En somme, le Président de la République veille au respect de la Constitution en exerçant les compétences que lui confère cette dernière et non en s’octroyant d’autres compétences qu’il aurait créées en vertu de la mission générale de gardien de la Constitution. Ce serait une violation de celle-ci et donc une entorse à sa mission. Il doit donc assurer la garde de la Constitution dans le respect de cette dernière.
2. La garantie par l’arbitrage du fonctionnement régulier des institutions et de la continuité de l’État
La Constitution congolaise, en son article 69 alinéa 3, confère au Président de la République la mission d’assurer « le fonctionnement régulier des services publics et des institutions » ainsi que « la continuité de l’État ». À cet effet, elle met à sa disposition un seul moyen : l’arbitrage.
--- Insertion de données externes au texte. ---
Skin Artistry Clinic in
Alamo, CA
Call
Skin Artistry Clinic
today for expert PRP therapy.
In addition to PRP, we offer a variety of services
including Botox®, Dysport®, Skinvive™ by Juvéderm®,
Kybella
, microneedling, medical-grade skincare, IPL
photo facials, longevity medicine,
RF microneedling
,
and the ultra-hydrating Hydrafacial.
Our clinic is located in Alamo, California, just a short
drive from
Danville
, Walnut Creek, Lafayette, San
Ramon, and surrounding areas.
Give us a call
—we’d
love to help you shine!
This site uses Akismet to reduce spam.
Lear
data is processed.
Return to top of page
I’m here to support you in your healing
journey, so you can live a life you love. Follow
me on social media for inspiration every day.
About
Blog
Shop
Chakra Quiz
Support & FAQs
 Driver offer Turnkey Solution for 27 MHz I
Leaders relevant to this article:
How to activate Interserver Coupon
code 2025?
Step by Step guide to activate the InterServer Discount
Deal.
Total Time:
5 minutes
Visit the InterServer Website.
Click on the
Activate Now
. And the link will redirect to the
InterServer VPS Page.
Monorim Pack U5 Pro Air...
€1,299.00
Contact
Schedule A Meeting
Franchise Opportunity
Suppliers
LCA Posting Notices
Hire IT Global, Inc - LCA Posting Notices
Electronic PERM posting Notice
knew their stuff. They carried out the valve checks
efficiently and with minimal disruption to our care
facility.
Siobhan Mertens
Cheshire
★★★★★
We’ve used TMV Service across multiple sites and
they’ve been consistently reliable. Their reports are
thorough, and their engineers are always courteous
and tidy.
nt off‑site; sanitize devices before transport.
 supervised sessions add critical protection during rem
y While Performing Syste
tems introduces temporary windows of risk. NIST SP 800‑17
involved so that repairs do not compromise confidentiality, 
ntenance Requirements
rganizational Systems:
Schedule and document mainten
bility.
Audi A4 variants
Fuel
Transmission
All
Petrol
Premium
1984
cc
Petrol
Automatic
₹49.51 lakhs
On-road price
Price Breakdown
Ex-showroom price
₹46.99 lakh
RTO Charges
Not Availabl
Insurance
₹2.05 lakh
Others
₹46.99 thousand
Après en avoir présenté brièvement le développement sémantique en droit constitutionnel français, on se penchera sur les deux buts de l’arbitrage présidentiel dans la Constitution congolaise.
2.1. Le développement sémantique de l’arbitrage en droit constitutionnel français
Le droit constitutionnel français que reprend, mutatis mutandis, le droit congolais, a essayé au fil du temps de préciser le sens du mot « arbitrage ». En effet, la notion d’arbitrage a été beaucoup commentée, car son sens est ambigu. Issue de la pensée gaullienne, elle a progressivement révélé sa véritable portée. 
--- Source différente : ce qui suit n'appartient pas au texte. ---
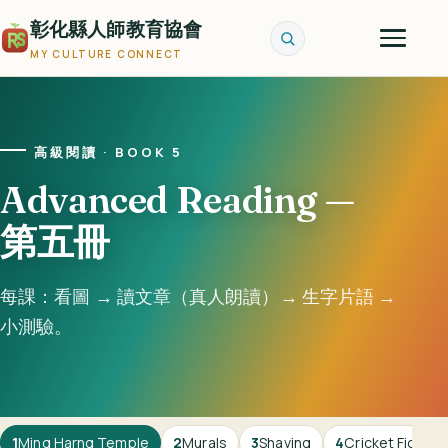
彰化縣人師教育協會
MY CULTURE CONNECT
高級閱讀 · BOOK 5
Advanced Reading —
第五冊
每課：看圖 → 讀文章（真人朗讀）→ 生字片語 →
小測驗。
1
Ming Harng Temple
2
Murals
3
Shaving
4
Cricket Fightin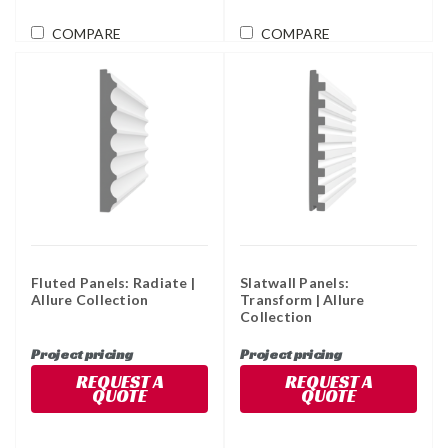
COMPARE
COMPARE
Fluted Panels: Radiate |
Slatwall Panels:
Allure Collection
Transform | Allure
Collection
Project pricing
Project pricing
REQUEST A
REQUEST A
QUOTE
QUOTE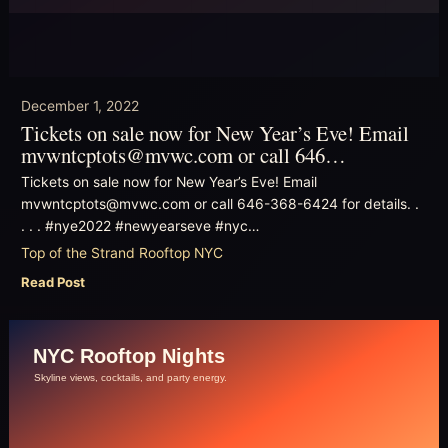
December 1, 2022
Tickets on sale now for New Year’s Eve! Email
mvwntcptots@mvwc.com or call 646…
Tickets on sale now for New Year’s Eve! Email
mvwntcptots@mvwc.com or call 646-368-6424 for details. .
. . . #nye2022 #newyearseve #nyc…
Top of the Strand Rooftop NYC
Read Post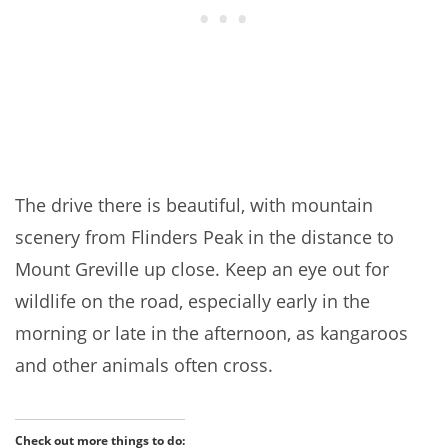
The drive there is beautiful, with mountain
scenery from Flinders Peak in the distance to
Mount Greville up close. Keep an eye out for
wildlife on the road, especially early in the
morning or late in the afternoon, as kangaroos
and other animals often cross.
Check out more things to do: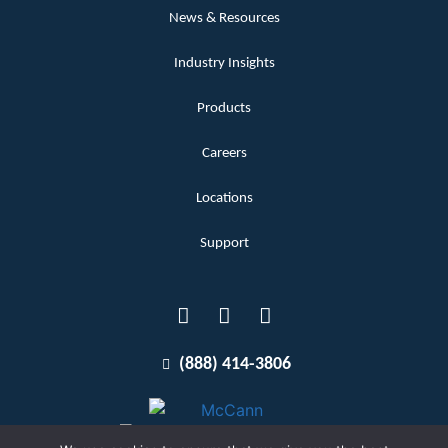
News & Resources
Industry Insights
Products
Careers
Locations
Support
(888) 414-3806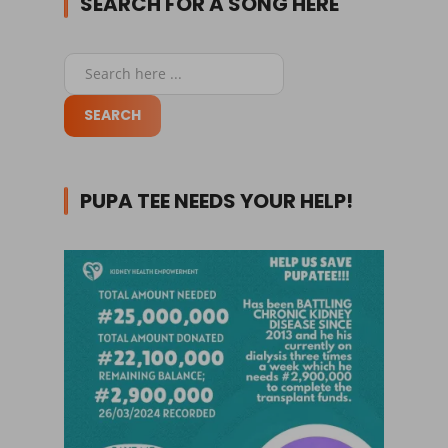
SEARCH FOR A SONG HERE
PUPA TEE NEEDS YOUR HELP!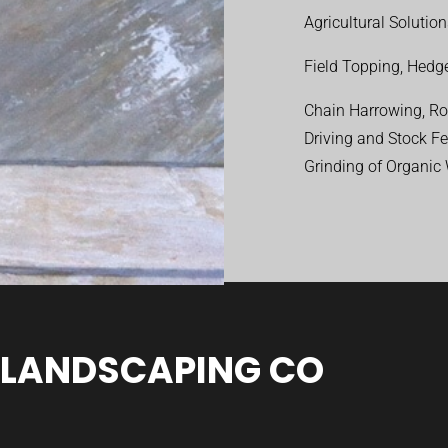
Agricultural Solutio
Field Topping, Hedge
Chain Harrowing, Rol
Driving and Stock F
Grinding of Organic
 LANDSCAPING CO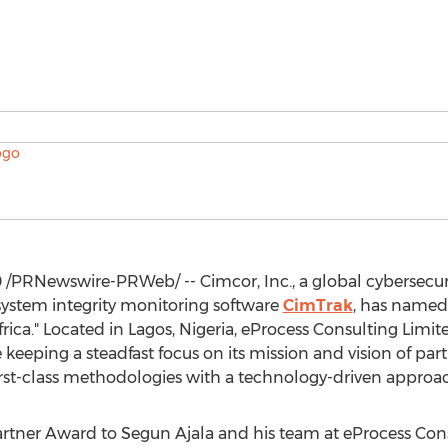
0
/PRNewswire-PRWeb/ -- Cimcor, Inc., a global cybersecur
 system integrity monitoring software
CimTrak
, has named 
frica
." Located in
Lagos, Nigeria
, eProcess Consulting Limi
 keeping a steadfast focus on its mission and vision of part
 first-class methodologies with a technology-driven approa
Partner Award to
Segun Ajala
and his team at eProcess Cons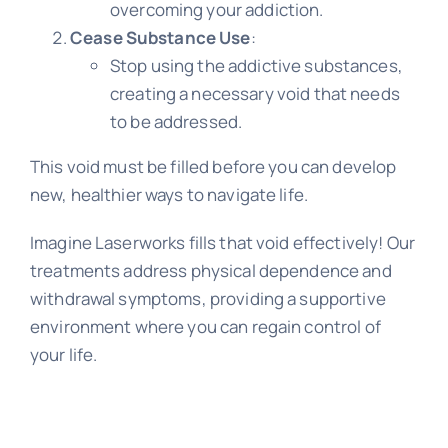
overcoming your addiction.
Cease Substance Use
:
Stop using the addictive substances,
creating a necessary void that needs
to be addressed.
This void must be filled before you can develop
new, healthier ways to navigate life.
Imagine Laserworks fills that void effectively! Our
treatments address physical dependence and
withdrawal symptoms, providing a supportive
environment where you can regain control of
your life.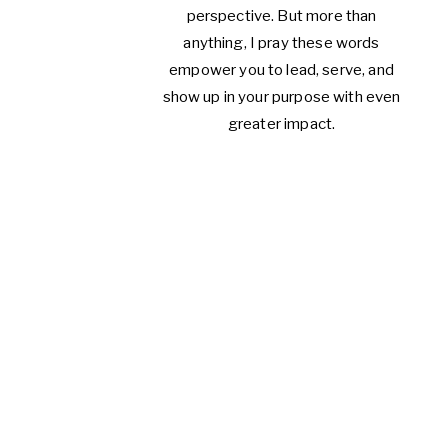
perspective. But more than
anything, I pray these words
empower you to lead, serve, and
show up in your purpose with even
greater impact.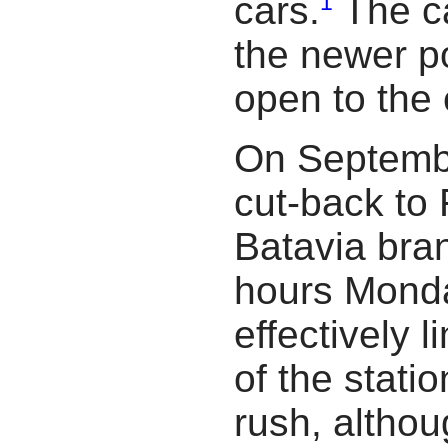
1
cars.
The c
the newer po
open to the
On Septembe
cut-back to 
Batavia bra
hours Monda
effectively l
of the stati
rush, althou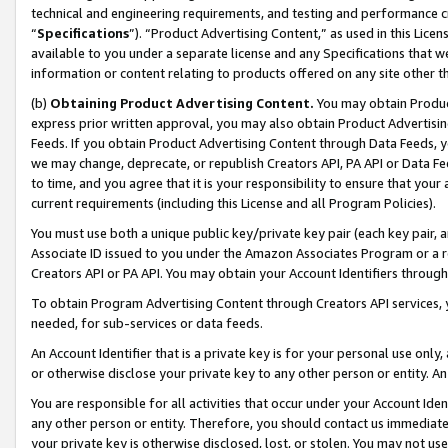
technical and engineering requirements, and testing and performance cri
“
Specifications
”). “Product Advertising Content,” as used in this Lic
available to you under a separate license and any Specifications that we
information or content relating to products offered on any site other 
(b)
Obtaining Product Advertising Content.
You may obtain Product
express prior written approval, you may also obtain Product Advertisi
Feeds. If you obtain Product Advertising Content through Data Feeds, yo
we may change, deprecate, or republish Creators API, PA API or Data Fee
to time, and you agree that it is your responsibility to ensure that your
current requirements (including this License and all Program Policies).
You must use both a unique public key/private key pair (each key pair, a
Associate ID issued to you under the Amazon Associates Program or a r
Creators API or PA API. You may obtain your Account Identifiers through
To obtain Program Advertising Content through Creators API services, y
needed, for sub-services or data feeds.
An Account Identifier that is a private key is for your personal use only,
or otherwise disclose your private key to any other person or entity. An A
You are responsible for all activities that occur under your Account Ide
any other person or entity. Therefore, you should contact us immediate
your private key is otherwise disclosed, lost, or stolen. You may not u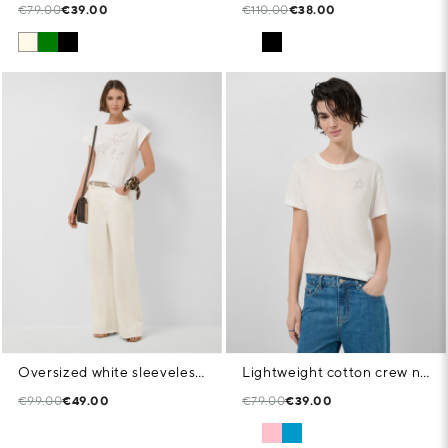
€79.00
€39.00
€110.00
€38.00
Oversized white sleeveless T-shirt with stars and leaves
Lightweight cotton crew neck T-shirt in white
€99.00
€49.00
€79.00
€39.00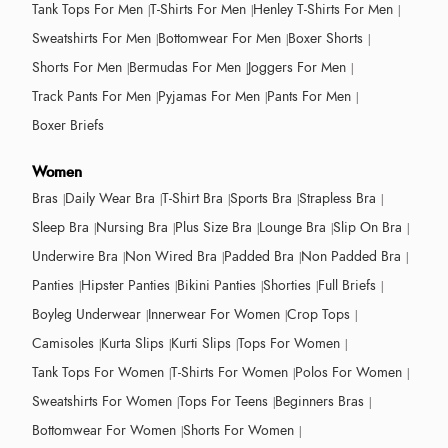
Tank Tops For Men
T-Shirts For Men
Henley T-Shirts For Men
Sweatshirts For Men
Bottomwear For Men
Boxer Shorts
Shorts For Men
Bermudas For Men
Joggers For Men
Track Pants For Men
Pyjamas For Men
Pants For Men
Boxer Briefs
Women
Bras
Daily Wear Bra
T-Shirt Bra
Sports Bra
Strapless Bra
Sleep Bra
Nursing Bra
Plus Size Bra
Lounge Bra
Slip On Bra
Underwire Bra
Non Wired Bra
Padded Bra
Non Padded Bra
Panties
Hipster Panties
Bikini Panties
Shorties
Full Briefs
Boyleg Underwear
Innerwear For Women
Crop Tops
Camisoles
Kurta Slips
Kurti Slips
Tops For Women
Tank Tops For Women
T-Shirts For Women
Polos For Women
Sweatshirts For Women
Tops For Teens
Beginners Bras
Bottomwear For Women
Shorts For Women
La référence à l’arbitrage du chef de l’État est traditionnelle dans les régimes parlementaires. Gaston Doumergue l’évoquait en 1924 au moment où il prenait ses fonctions de Président de la République : « nul plus que moi ne demeurera au-dessus des partis pour être entre eux l’arbitre impartial » et Vincent Auriol écrivait dans le Journal du septennat : « Présider, pour moi est évidemment diriger sans décider…c’est arbitrer. » Le rapprochement de ces deux déclarations laisse entrevoir l’ambiguïté de la notion, la seconde traduisant une conception beaucoup plus active du rôle de l’arbitre. Mais, pour les Présidents de la IIIe et de la IVe Républiques l’arbitrage était conçu avant tout comme une magistrature d’influence dont la réussite dépendait de la personnalité du Président. C’était une notion incertaine.  Cette incertitude paraît avoir été voulue, maintenue et entretenue par tout le monde qui y trouvait finalement son compte.  Néanmoins, on a soutenu que l’arbitrage recouvre des réalités très différentes, sans cependant se réduire à la simple autorité morale.
La Ve République a constitutionnalisé l’arbitrage présidentiel en adoptant l’article 5 du texte de 1958. Cette norme constitue le cœur de la fonction présidentielle. Aussi, est-il nécessaire de définir l’esprit dans lequel l’arbitrage doit être exercé et de savoir si sa portée se limite aux attributions qui s’y rattachent directement. En effet, depuis 1958, le débat n’a pas cessé sur le contenu de la notion d’arbitrage. On a pensé à un arbitrage impartial et indépendant entre institutions pour proposer une solution acceptable par toutes. On a également pensé au Président comme un arbitre dont on attend avant tout de la hauteur de vues, du détachement à l’égard de la politique quotidienne, pour lui permettre de résoudre lui-même les conflits en faisant prévaloir l’intérêt national.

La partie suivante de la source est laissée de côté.